- Blind mode tutorial
lichess.org
Donate

Was Alphazero beating Stockfish BS?

Both stockfish and leela chess zero are now nearly 100 elo stronger than alphazero.

Alphazero was 20 block network. Leela chess zero uses 30 block network. Best 30 block networks are 100 elo stronger than best 20 block network.

Stockfish uses NNUE eval now. It is a neural network for CPU. Latest stockfish would be 200 elo stronger than stockfish which played alphazero. 300 elo if you take sf8.

Both stockfish and leela chess zero are now nearly 100 elo stronger than alphazero.
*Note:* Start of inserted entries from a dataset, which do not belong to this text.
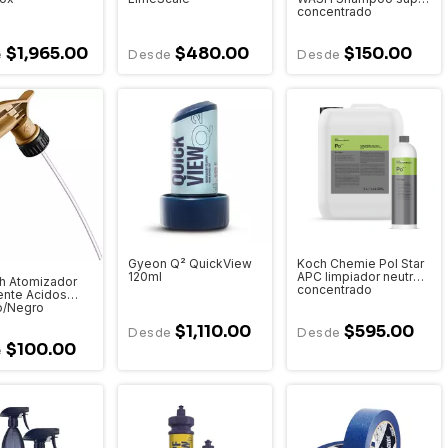
concentrado
$1,965.00
$480.00
$150.00
Gyeon Q² QuickView
Koch Chemie Pol Star
120ml
APC limpiador neutro
h Atomizador
concentrado
ente Acidos
o/Negro
$1,110.00
$595.00
$100.00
Alphazero was 20 block network. Leela chess zero uses 30 block network. Best 30 block networks are 100 elo stronger than best 20 block network. Stockfish uses NNUE eval now. It is a neural network for CPU. Latest stockfish would be 200 elo stronger than stockfish which played alphazero. 300 elo if you take sf8.

A good article (5 months old):

"Here are the results for Stockfish NNUE with the network by Sergio compared to AlphaZero.
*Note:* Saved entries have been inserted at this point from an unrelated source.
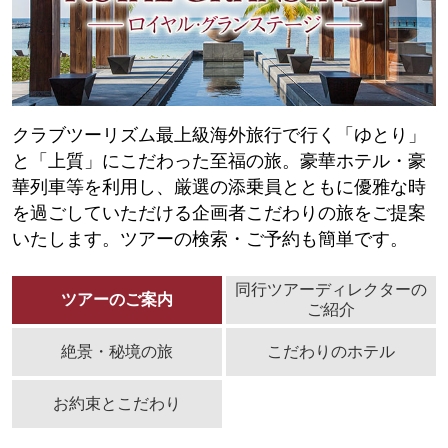
クラブツーリズム最上級海外旅行で行く「ゆとり」
と「上質」にこだわった至福の旅。豪華ホテル・豪
華列車等を利用し、厳選の添乗員とともに優雅な時
を過ごしていただける企画者こだわりの旅をご提案
いたします。ツアーの検索・ご予約も簡単です。
同行ツアーディレクターの
ツアーのご案内
ご紹介
絶景・秘境の旅
こだわりのホテル
お約束とこだわり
We know that AlphaZero is +52 Elo to Stockfish 8 according to the papers released by Deepmind. +155-6=839 (SF8) +52 Elo.

We know Stockfish 11 is +166 Elo to Stockfish 8, with Stockfish 12 Dev being 30 Elo stronger at +196 Elo.

And based off of a recent test from myself between Stockfish NNUE (Sergio 2138) vs. Stockfish 12 Dev, I found that SF NNUE is +67 Elo to SF12Dev.

And so, with that, we get these conclusions

  • Stockfish NNUE is +211 Elo to AlphaZero.

  • Leela Chess Zero ID 64341 is +151 Elo to AlphaZero

  • Stockfish 12 Dev is +144 Elo to AlphaZero"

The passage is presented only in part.